The reason: The decrease in mortgage rates have occurred due to the continuing increase in home prices. Usually ARMs have always been popular with buyers who don’t expect to stay long in their purchased property, especially if they are first-time homebuyers. Their strategy is to move before the adjustable rate portion of the mortgage goes into effect. According to the data now, it seems adjustable-rate mortgages may not be a viable option.
As of today, a 30-year fixed mortgage rate is averaging 4.7 percent, according to Bankrate. In comparison to 2008, when a 30-year fixed mortgage rate was 6.23 percent, the spread between the two had widened just over 1.5 percent.
When looking at “hybrid ARMs” particularly, they feature an introductory period that allows a delay on paying interest, and a fixed-payment amount for an agreed-upon amount of time. The loan reverts to adjustable rates at the 3, 5, 7, or 10-year mark.
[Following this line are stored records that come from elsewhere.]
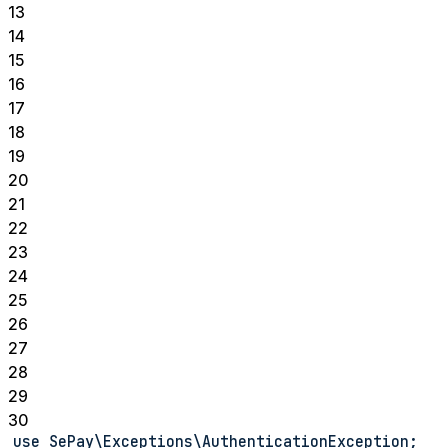
13
14
15
16
17
18
19
20
21
22
23
24
25
26
27
28
29
30
use SePay\Exceptions\AuthenticationException;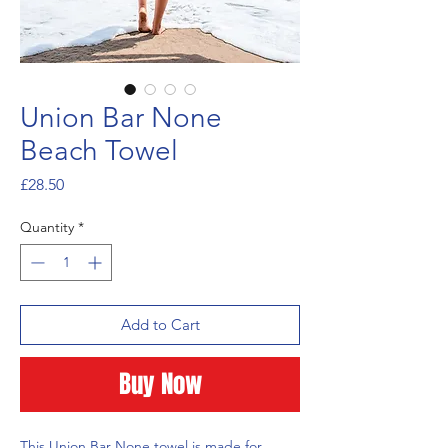
Union Bar None
Beach Towel
Price
£28.50
Quantity
*
Add to Cart
Buy Now
This Union Bar None towel is made for 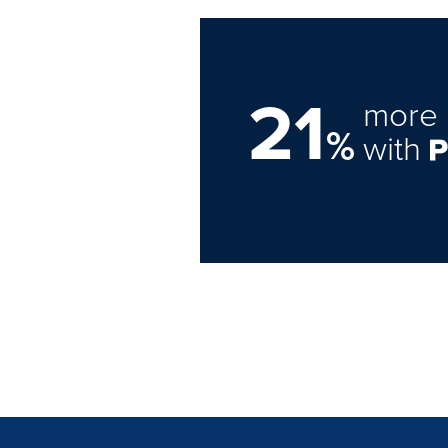
21
more 
%
with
These are proving to be the most popular ARMs — they offer caps in rate increases and lifetime limits, which keep them on the up-and-up, and affordable.
“Interest-only” ARMs allow you to pay only the interest for a set amount of time. After that period, you begin paying both principal and interest. The interest-only period: 3-10 years. The interest rate adjusts on both segments of the loan — obviously the payments would be less during the first phase (interest only).
“Payment option” ARMs give you choices: principal and interest payments, interest-only payments, or limited (more affordable) payments (you make up the difference later). These loans are recalculated every five years.
What’s missing from today’s ARMs: shady fine print, negative amortization and prepayment penalties, which are some of the sneaky steps that led to the crash. Artificially low rates are no longer legal.
But, keep in mind: “Normally I would say that if you only plan to own the house for, say, five years, maybe you could do a five-year ARM if rates are lower than a fixed rate — which they usually are,” said Ed Snyder, a certified financial planner and cofounder of Oaktree Financial Advisors in Carmel, Indiana. Make sure to check all options before deciding which mortgage to use.